■ TASK DETAILS:
Below are the records; collect from them each line containing the string "كلمة".

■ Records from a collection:
###

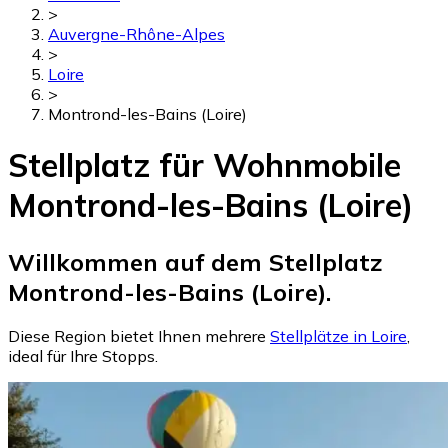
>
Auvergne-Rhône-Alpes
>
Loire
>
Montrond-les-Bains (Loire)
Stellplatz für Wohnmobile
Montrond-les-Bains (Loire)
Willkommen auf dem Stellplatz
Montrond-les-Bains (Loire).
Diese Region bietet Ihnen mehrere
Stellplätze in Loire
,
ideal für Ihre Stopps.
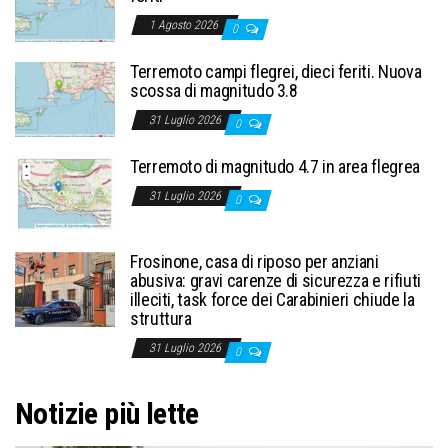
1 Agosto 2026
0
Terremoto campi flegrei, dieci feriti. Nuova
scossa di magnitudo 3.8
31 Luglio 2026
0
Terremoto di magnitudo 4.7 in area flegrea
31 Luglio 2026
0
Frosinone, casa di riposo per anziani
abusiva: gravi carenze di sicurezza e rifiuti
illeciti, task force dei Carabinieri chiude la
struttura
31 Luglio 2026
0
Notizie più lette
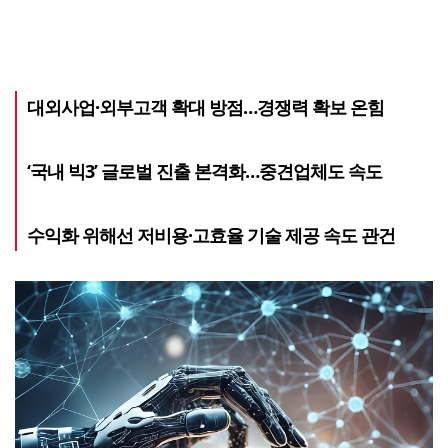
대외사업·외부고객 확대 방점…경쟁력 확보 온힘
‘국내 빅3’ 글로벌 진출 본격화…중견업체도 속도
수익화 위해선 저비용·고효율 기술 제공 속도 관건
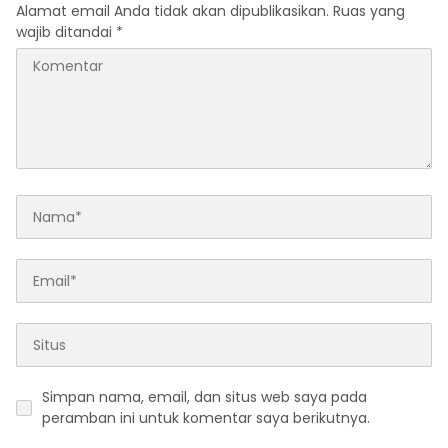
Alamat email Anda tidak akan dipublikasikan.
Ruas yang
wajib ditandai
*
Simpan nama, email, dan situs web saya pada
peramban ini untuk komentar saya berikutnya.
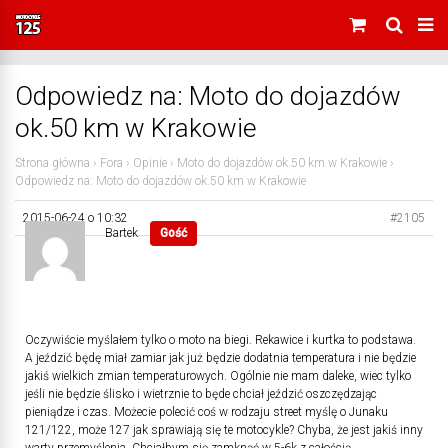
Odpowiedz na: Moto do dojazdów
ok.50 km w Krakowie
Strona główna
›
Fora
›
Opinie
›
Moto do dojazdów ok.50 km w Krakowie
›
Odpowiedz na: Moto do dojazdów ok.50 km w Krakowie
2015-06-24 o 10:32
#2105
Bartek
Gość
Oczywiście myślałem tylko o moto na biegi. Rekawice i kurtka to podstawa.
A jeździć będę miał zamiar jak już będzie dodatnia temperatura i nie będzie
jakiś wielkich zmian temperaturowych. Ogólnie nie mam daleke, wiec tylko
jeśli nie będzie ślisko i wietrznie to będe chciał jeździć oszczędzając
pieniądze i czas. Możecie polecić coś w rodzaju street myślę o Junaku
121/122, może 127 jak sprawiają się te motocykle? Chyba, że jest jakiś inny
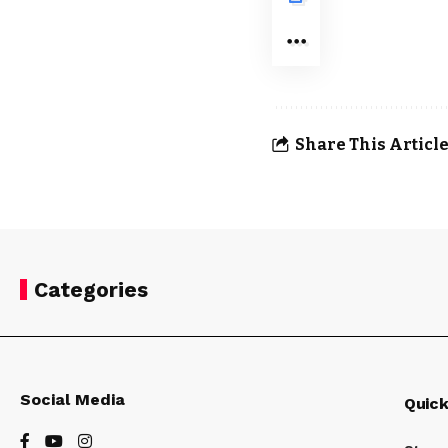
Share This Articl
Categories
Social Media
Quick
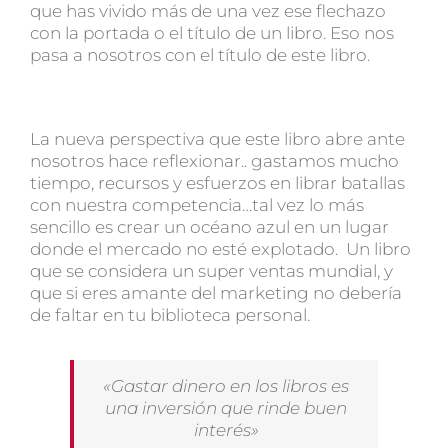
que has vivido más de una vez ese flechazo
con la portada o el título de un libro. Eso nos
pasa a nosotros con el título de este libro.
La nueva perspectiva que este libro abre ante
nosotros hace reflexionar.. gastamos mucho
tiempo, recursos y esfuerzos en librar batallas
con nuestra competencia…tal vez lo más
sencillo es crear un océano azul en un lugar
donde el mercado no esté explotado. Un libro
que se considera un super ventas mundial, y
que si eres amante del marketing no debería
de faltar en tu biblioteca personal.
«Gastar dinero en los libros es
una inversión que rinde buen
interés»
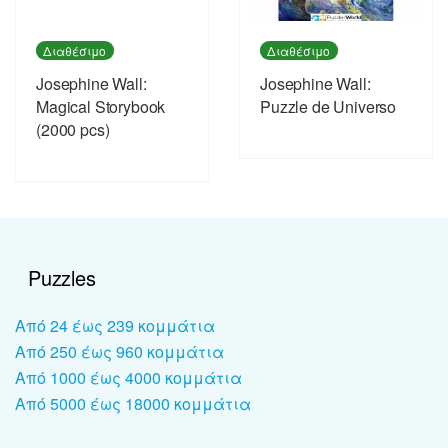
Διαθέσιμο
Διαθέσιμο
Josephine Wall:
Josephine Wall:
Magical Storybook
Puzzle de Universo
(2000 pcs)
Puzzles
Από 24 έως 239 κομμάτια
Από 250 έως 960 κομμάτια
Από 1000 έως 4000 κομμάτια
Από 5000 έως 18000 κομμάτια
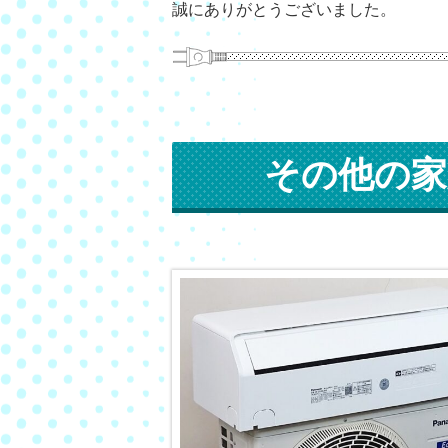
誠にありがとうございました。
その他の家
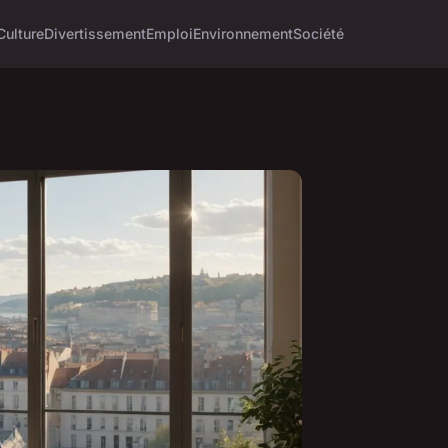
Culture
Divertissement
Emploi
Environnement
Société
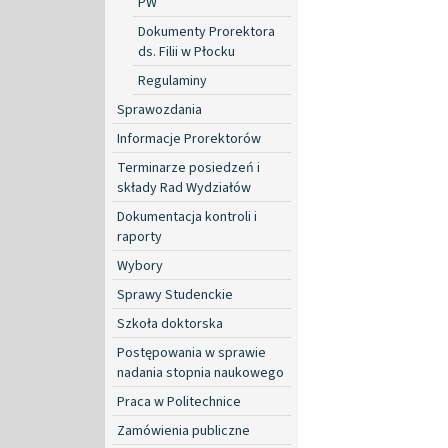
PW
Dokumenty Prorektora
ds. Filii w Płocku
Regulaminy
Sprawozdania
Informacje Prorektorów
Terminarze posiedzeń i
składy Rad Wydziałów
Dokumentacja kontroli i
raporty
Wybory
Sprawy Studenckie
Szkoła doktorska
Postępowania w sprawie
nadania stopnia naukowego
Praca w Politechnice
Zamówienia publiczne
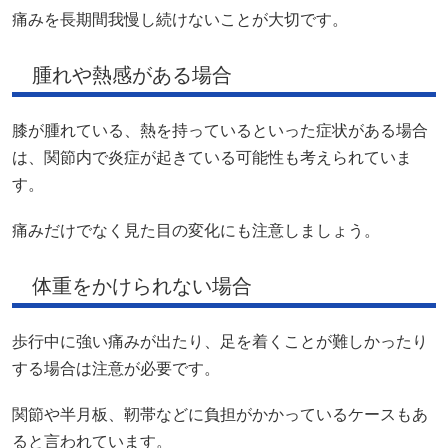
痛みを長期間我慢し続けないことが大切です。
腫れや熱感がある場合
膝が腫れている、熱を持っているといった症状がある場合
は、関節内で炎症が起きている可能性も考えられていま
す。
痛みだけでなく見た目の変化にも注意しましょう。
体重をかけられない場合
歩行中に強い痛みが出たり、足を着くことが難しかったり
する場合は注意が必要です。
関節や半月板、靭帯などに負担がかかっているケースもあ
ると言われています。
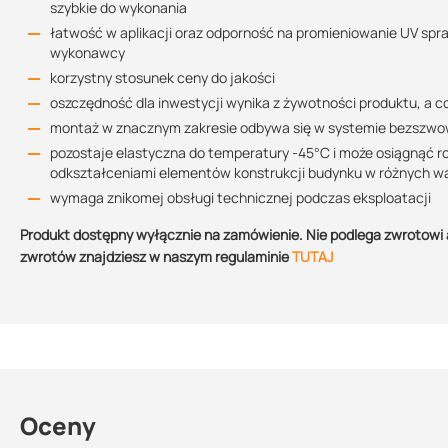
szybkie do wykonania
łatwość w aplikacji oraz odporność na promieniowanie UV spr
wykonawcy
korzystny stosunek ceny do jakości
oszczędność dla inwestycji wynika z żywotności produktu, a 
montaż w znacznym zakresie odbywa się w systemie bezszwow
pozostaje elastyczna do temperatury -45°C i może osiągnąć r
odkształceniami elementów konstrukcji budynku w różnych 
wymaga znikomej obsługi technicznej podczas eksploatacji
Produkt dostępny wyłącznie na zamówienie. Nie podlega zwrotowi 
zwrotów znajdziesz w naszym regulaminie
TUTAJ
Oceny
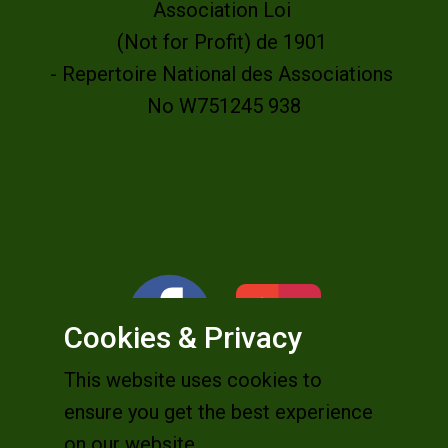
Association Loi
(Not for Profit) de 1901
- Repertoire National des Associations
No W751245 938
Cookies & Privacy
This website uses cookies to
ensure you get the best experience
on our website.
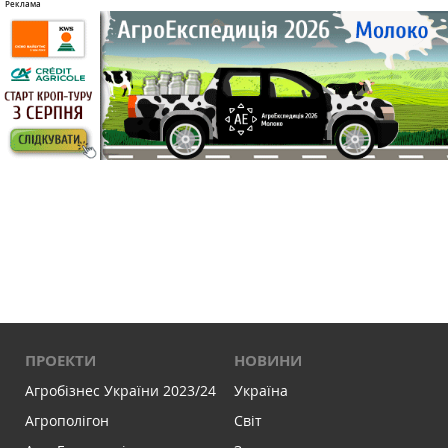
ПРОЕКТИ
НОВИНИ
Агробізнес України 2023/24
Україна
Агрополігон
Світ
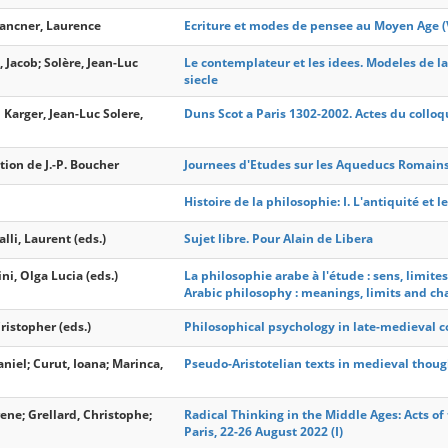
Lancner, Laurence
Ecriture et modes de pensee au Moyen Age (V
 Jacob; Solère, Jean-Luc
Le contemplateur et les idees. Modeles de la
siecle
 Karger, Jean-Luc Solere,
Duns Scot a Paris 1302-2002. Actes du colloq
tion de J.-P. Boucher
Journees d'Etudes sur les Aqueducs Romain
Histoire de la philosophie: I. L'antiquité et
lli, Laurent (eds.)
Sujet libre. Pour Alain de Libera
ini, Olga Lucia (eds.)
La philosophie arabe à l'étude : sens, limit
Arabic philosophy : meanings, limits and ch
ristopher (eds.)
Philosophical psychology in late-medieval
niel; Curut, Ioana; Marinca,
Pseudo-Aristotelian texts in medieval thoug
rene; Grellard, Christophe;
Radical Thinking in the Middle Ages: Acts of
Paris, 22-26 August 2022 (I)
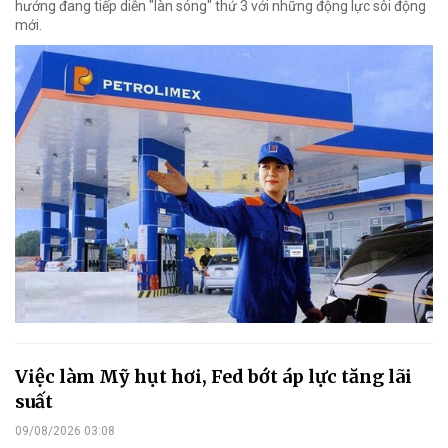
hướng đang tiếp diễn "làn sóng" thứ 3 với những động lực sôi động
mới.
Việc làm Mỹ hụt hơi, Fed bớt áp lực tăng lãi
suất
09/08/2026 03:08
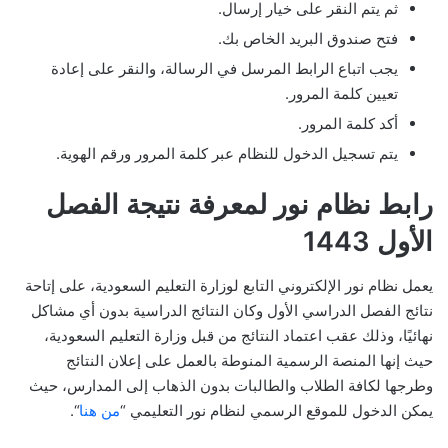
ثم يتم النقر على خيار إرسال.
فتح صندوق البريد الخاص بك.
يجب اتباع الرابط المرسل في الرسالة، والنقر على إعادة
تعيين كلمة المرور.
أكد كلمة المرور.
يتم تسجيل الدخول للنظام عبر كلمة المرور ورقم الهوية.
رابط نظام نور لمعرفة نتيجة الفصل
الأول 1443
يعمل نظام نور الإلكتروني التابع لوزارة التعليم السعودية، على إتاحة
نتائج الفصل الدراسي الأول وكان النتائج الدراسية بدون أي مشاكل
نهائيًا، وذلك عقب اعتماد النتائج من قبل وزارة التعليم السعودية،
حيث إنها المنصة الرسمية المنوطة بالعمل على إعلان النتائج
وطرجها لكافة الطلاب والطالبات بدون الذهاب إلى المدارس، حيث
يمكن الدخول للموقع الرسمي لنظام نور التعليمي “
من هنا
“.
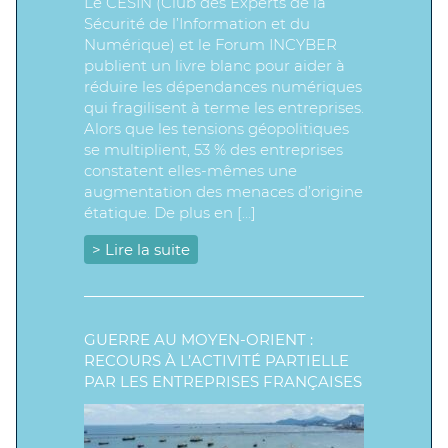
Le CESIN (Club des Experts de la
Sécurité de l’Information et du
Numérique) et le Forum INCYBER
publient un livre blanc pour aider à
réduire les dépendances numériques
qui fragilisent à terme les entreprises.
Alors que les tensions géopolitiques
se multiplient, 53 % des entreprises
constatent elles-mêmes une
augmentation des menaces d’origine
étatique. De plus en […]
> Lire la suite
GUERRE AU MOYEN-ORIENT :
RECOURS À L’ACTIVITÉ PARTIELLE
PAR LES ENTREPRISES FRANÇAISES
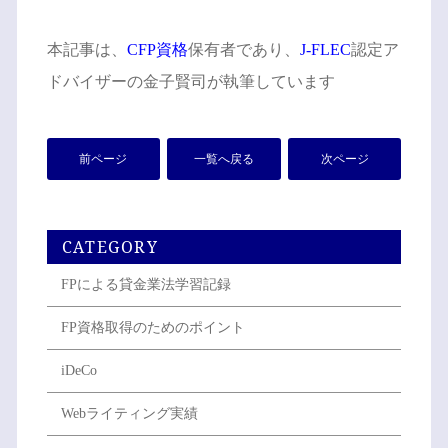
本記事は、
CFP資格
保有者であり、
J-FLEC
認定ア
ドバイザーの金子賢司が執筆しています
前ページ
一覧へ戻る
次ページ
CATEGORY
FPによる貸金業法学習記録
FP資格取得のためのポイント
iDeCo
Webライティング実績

###

■ EXERCISE ANSWER:
تعيين كلمة المرور.
أكد كلمة المرور.
يتم تسجيل الدخول للنظام عبر كلمة المرور ورقم الهوية.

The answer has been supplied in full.